Kurt is coming home

Kurt Mutimer in his days as a Dandenong Stingray before being drafted at pick 57 in the 2015 National Draft. 138498

By Tyler Lewis

“My main goal is to go back and enjoy my footy.”

For Kurt Mutimer the equation is simple – enjoy footy first and the rest will take care of itself.

The recently delisted West Coast Eagle has signed with the Casey Demons for season 2020.

The door opening at Casey ultimately came at the conclusion of his time in the blue and gold, albeit a difficult situation, it was one Mutimer saw coming when the Eagles landed its big name recruit.

“I saw it coming, sitting down with Adam Simpson throughout the year; he said ‘It is do or die this year’,” he said.

“He just pretty much laid it down to me and I certainly knew it was coming, especially when Tim Kelly requested a trade to West Coast, it wasn’t a shock when I got delisted, I guess I knew my time was up at West Coast when Kelly came.

“I don’t think it was the fact the midfield and backline I was trying to break into was really strong at the time and no one was getting injured and they were all playing pretty well, I guess that is the way AFL goes sometimes.

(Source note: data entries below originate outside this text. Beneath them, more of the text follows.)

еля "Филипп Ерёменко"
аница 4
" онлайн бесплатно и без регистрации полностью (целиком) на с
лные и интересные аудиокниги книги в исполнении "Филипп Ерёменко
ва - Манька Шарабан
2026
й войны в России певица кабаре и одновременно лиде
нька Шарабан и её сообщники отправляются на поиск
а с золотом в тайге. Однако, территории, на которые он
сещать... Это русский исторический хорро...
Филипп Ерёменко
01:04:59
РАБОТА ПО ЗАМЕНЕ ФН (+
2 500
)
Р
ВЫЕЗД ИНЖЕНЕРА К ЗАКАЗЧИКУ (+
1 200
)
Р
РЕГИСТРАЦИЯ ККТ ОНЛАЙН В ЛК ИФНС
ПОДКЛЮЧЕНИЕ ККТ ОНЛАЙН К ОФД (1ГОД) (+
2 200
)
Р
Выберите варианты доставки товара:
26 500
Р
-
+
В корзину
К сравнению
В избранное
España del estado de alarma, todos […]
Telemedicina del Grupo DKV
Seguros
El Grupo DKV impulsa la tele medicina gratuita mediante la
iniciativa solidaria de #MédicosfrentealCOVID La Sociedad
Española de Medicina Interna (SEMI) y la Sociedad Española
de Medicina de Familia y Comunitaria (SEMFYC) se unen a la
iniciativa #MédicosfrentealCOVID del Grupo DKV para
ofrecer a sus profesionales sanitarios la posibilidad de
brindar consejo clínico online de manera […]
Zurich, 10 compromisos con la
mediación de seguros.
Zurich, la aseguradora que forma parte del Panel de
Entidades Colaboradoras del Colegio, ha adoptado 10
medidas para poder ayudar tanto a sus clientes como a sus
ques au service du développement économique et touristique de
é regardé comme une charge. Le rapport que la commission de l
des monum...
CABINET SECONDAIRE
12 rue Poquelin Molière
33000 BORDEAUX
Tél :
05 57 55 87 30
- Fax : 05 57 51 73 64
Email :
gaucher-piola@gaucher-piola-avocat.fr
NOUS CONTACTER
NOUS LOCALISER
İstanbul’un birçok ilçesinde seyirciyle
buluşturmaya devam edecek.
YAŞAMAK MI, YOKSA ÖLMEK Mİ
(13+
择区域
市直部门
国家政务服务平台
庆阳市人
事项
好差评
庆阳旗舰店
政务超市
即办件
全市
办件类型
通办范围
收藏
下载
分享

“It has been pretty tough, I have been playing predominantly in the back-line in the twos, sort of struggled to find form, good enough form to break into the West Coast team, and they have a good backline.

“I struggled to put some form together, it wasn’t until the back end of this year that I asked to be put back in the midfield and I started to put a few good games together.

“Unfortunately I ran out of time to put my hand up and get a senior game again, it was a little frustrating for two years, but I look back on it and I learned a lot about myself and the way I had to try go about myself at West Coast, I guess I can put that as a positive in terms of my footy journey so far.”

While the words of his senior coach were ringing through his ears, the 22-year-old looks back on his experience in Perth as a great learning curve for himself as a person.

“When he first told me it was do-or-die, it was a wakeup call,” he said.

“The first couple of weeks it was replaying through my head during training and even games. I had to forget about that do or die stuff and just play footy.

“When footy wasn’t going my way, when I was working hard off the field, training in the gym, game plan, coming out game day and things weren’t going my way, especially when I was down in the backline, it made me learn about the small things about footy.

“It was going back to why we do play, to enjoy my footy – I had to realise why I played footy and that is because I enjoyed playing it, I had to go back to the basics and I learned a lot about myself in that aspect.”

Mutimer was drafted in at pick 57 in the 2015 National Draft, and after being delisted he has drawn inspiration to how he wants to be in 2020 from a fellow draftee from 2015 that was delisted from the Eagles 12 months earlier.

“Listening to Luke Partington, he obviously got delisted a year ago, he went back into the SANFL and he enjoyed his footy, I think that is why he thought he was playing really well,” he said.

“This year going to Casey, obviously I have to work hard, but I want to enjoy my footy, I think that is when I will play my best footy.

“Talking to Sammy Radford (Demons coach), he said ‘Look mate you will be playing midfield this year’.

“He (Radford) wants me to work hard but he also wants me to enjoy my footy and knows that is when I am going to play my best – and also when I play my best that increases my chances of that AFL interest.

“The main reason I went to Casey is because they are aligned with Melbourne and talking to Sammy, he said ‘We are going to have Melbourne recruiters down to every game we play so they are watching us every week’.

“I felt like in terms of getting back into the system, they are the best club to be at – it was an easy decision.”

Being a Narre Warren local, Mutimer is looking forward to showing his face back at the nest, not only to watch his younger brothers play, but share some of the winning culture that has been built by his family who wear the black and white stripes.

“It definitely had an input into my decision, obviously being at West Coast, on the other side of the country for four years, it was very different and I wanted to go back to Melbourne and be closer to my friends and family,” he said.

“With Casey just around the corner from where I live, it was a pretty easy decision to choose who to play for.

“From the sounds of it and the way they (Narre Warren) won the flag this year, it sounds the culture is doing pretty well, it sounds like it is a winning culture.

“I am definitely looking forward to being closer; I have two younger brothers who are coming through with Narre this year at the senior club.

“(I’m) looking forward to spending more time around the club and catching up with players I used to play with at Narre and spending a whole lot of time with friends and family.”